■ Directions:
Copy out, from the entries below, each line that holds the string "Public".
── Source material
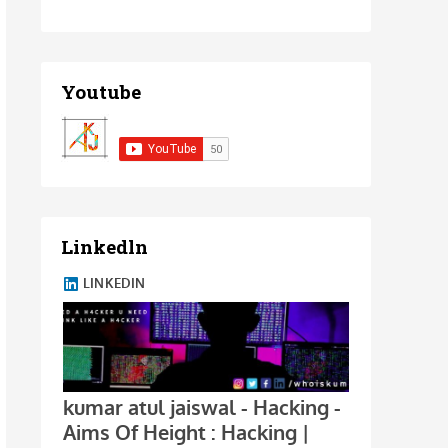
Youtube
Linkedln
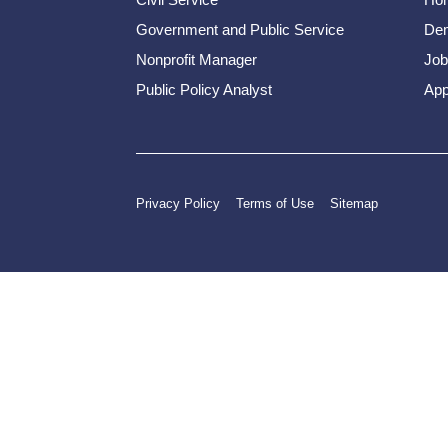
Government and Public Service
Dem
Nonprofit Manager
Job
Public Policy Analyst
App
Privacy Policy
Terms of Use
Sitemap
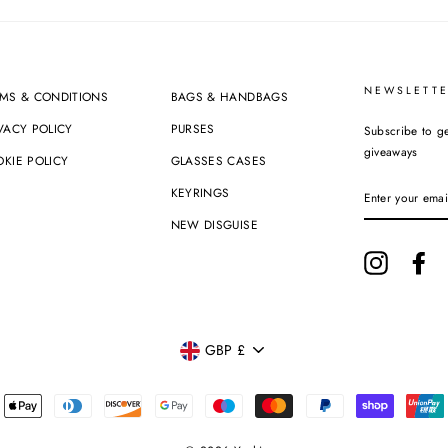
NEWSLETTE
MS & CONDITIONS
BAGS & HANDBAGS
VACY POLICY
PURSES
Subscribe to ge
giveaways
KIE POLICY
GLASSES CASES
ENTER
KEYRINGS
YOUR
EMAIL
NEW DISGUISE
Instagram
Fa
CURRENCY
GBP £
────
── Source material
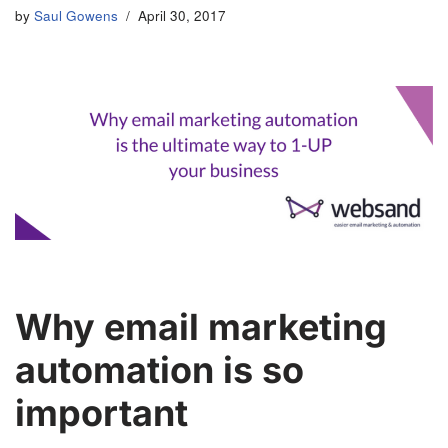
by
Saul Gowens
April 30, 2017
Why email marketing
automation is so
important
────
■ Solution to the problem:
Government and Public Service
Public Policy Analyst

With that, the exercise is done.